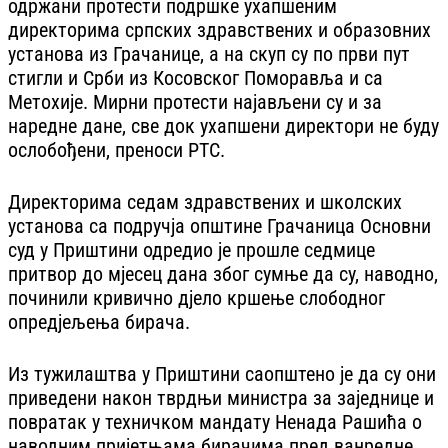
одржани протести подршке ухапшеним
директорима српских здравствених и образовних
установа из Грачанице, а на скуп су по први пут
стигли и Срби из Косовског Поморавља и са
Метохије. Мирни протести најављени су и за
наредне дане, све док ухапшени директори не буду
ослобођени, преноси РТС.
Директорима седам здравствених и школских
установа са подручја општине Грачаница Основни
суд у Приштини одредио је прошле седмице
притвор до мјесец дана због сумње да су, наводно,
починили кривично дјело кршење слободног
опредјељења бирача.
Из тужилаштва у Приштини саопштено је да су они
приведени након тврдњи министра за заједнице и
повратак у техничком мандату Ненада Рашића о
наводним пријетњама бирачима пред ванредне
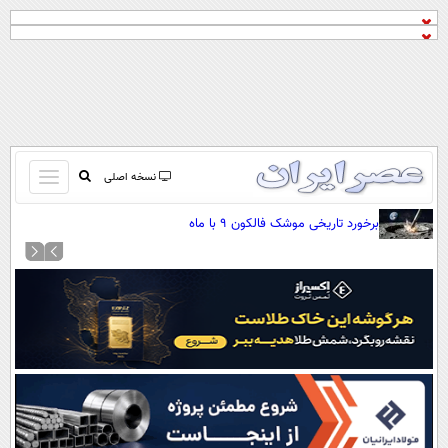
باز
نسخه اصلی
و
صفحه اول
برخورد تاریخی موشک فالکون ۹ با ماه
بسته
تماس با ما
کردن
آرشیو
منو
جستجو
نظرسنجی
آب و هوا
اوقات شرعی
پیوند ها
سواد زندگی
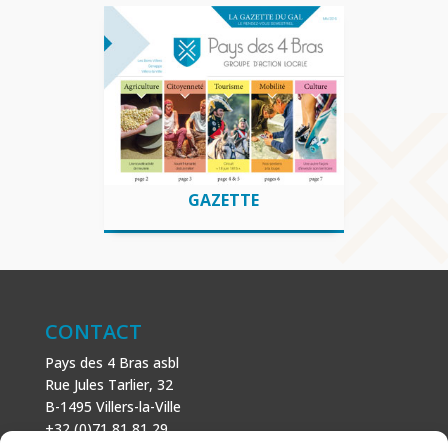
GAZETTE
Notre magazine semestriel pour nous
suivre et découvrir notre territoire
GAZETTE
CONTACT
Pays des 4 Bras asbl
Rue Jules Tarlier, 32
B-1495 Villers-la-Ville
+32 (0)71 81 81 29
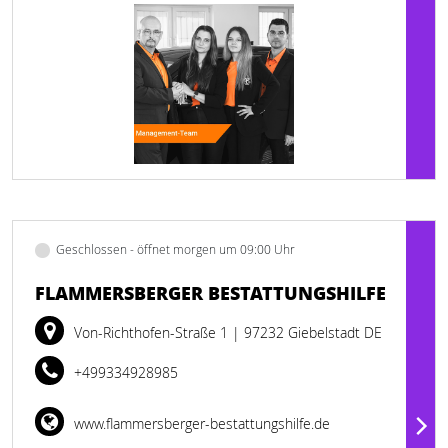
Geschlossen - öffnet morgen um 09:00 Uhr
FLAMMERSBERGER BESTATTUNGSHILFE
Von-Richthofen-Straße 1
| 97232 Giebelstadt DE
+499334928985
www.flammersberger-bestattungshilfe.de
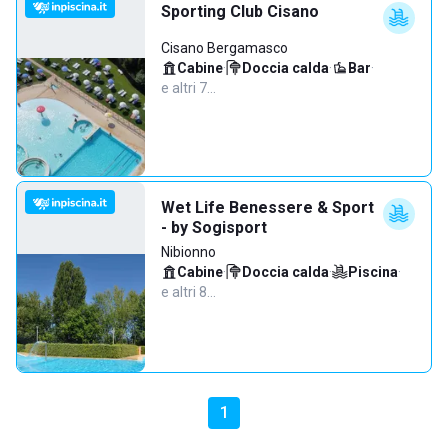
Sporting Club Cisano
Cisano Bergamasco
Cabine
·
Doccia calda
·
Bar
·
e altri 7…
Wet Life Benessere & Sport
- by Sogisport
Nibionno
Cabine
·
Doccia calda
·
Piscina
·
e altri 8…
1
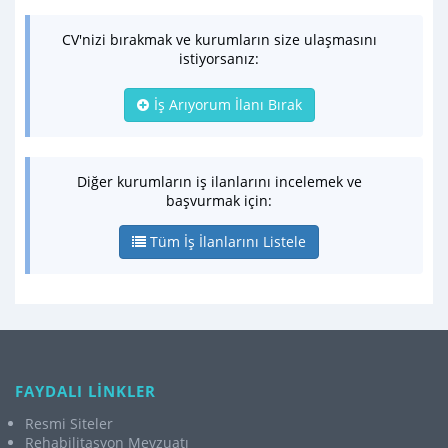
CV'nizi bırakmak ve kurumların size ulaşmasını
istiyorsanız:
İş Arıyorum İlanı Bırak
Diğer kurumların iş ilanlarını incelemek ve
başvurmak için:
Tüm İş İlanlarını Listele
FAYDALI LİNKLER
Resmi Siteler
Rehabilitasyon Mevzuatı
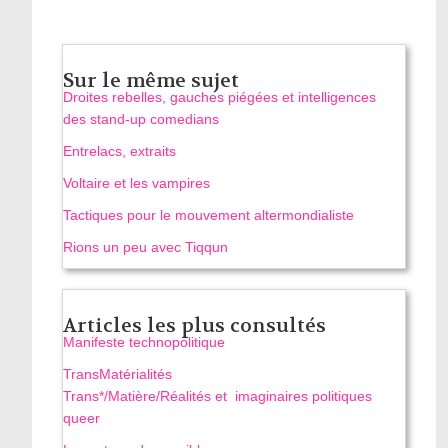
Sur le même sujet
Droites rebelles, gauches piégées et intelligences
des stand‑up comedians
Entrelacs, extraits
Voltaire et les vampires
Tactiques pour le mouvement altermondialiste
Rions un peu avec Tiqqun
Articles les plus consultés
Manifeste technopolitique
TransMatérialités
Trans*/Matière/Réalités et imaginaires politiques
queer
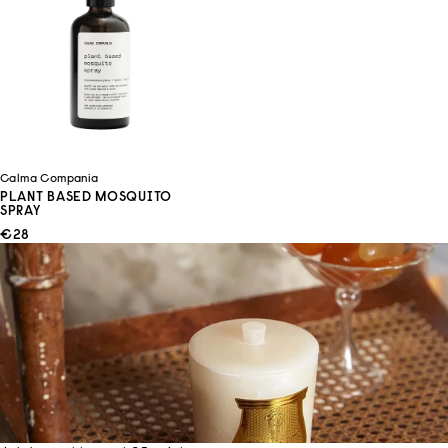
Calma Compania
PLANT BASED MOSQUITO
SPRAY
ANGEBOT
€28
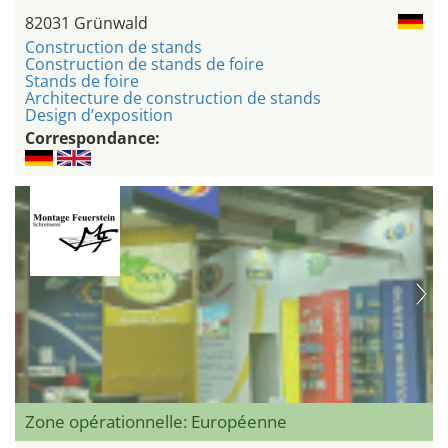
82031 Grünwald
Construction de stands
Construction de stands de foire
Stands de foire
Architecture de construction de stands
Design d’exposition
Correspondance:
Zone opérationnelle: Européenne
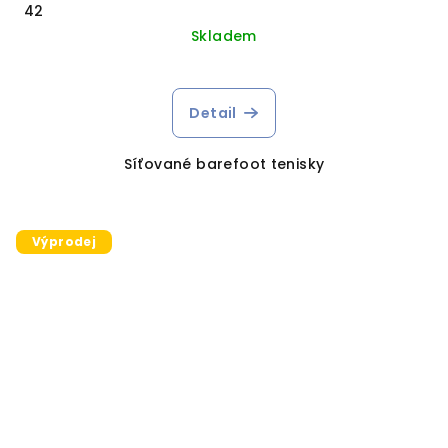
42
Skladem
Detail
Síťované barefoot tenisky
Výprodej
####
**TASK GOAL:**
Reproduce the entries above without change, omitting all pictures.

**RESULT FOR THIS TASK:**
одржани протести подршке ухапшеним
директорима српских здравствених и образовних
установа из Грачанице, а на скуп су по први пут
стигли и Срби из Косовског Поморавља и са
Метохије. Мирни протести најављени су и за
наредне дане, све док ухапшени директори не буду
ослобођени, преноси РТС.
Директорима седам здравствених и школских
установа са подручја општине Грачаница Основни
суд у Приштини одредио је прошле седмице
притвор до мјесец дана због сумње да су, наводно,
починили кривично дјело кршење слободног
опредјељења бирача.
Из тужилаштва у Приштини саопштено је да су они
приведени након тврдњи министра за заједнице и
повратак у техничком мандату Ненада Рашића о
наводним пријетњама бирачима пред ванредне
باز
نسخه اصلی
و
صفحه اول
برخورد تاریخی موشک فالکون ۹ با ماه
بسته
تماس با ما
کردن
آرشیو
منو
جستجو
نظرسنجی
آب و هوا
اوقات شرعی
پیوند ها
سواد زندگی
GAZETTE
Notre magazine semestriel pour nous
suivre et découvrir notre territoire
GAZETTE
CONTACT
Pays des 4 Bras asbl
Rue Jules Tarlier, 32
B-1495 Villers-la-Ville
+32 (0)71 81 81 29
Geschlossen - öffnet morgen um 09:00 Uhr
FLAMMERSBERGER BESTATTUNGSHILFE
Von-Richthofen-Straße 1
| 97232 Giebelstadt DE
+499334928985
www.flammersberger-bestattungshilfe.de
Sporting Club Cisano
Cisano Bergamasco
Cabine
·
Doccia calda
·
Bar
·
e altri 7…
Wet Life Benessere & Sport
- by Sogisport
Nibionno
Cabine
·
Doccia calda
·
Piscina
·
e altri 8…
1
CV'nizi bırakmak ve kurumların size ulaşmasını
istiyorsanız:
İş Arıyorum İlanı Bırak
Diğer kurumların iş ilanlarını incelemek ve
başvurmak için:
Tüm İş İlanlarını Listele
FAYDALI LİNKLER
Resmi Siteler
Rehabilitasyon Mevzuatı
Sur le même sujet
Droites rebelles, gauches piégées et intelligences
des stand‑up comedians
Entrelacs, extraits
Voltaire et les vampires
Tactiques pour le mouvement altermondialiste
Rions un peu avec Tiqqun
Articles les plus consultés
Manifeste technopolitique
TransMatérialités
Trans*/Matière/Réalités et imaginaires politiques
queer
Calma Compania
PLANT BASED MOSQUITO
SPRAY
ANGEBOT
€28
82031 Grünwald
Construction de stands
Construction de stands de foire
Stands de foire
Architecture de construction de stands
Design d’exposition
Correspondance:
Zone opérationnelle: Européenne
42
Skladem
Detail
Síťované barefoot tenisky
Výprodej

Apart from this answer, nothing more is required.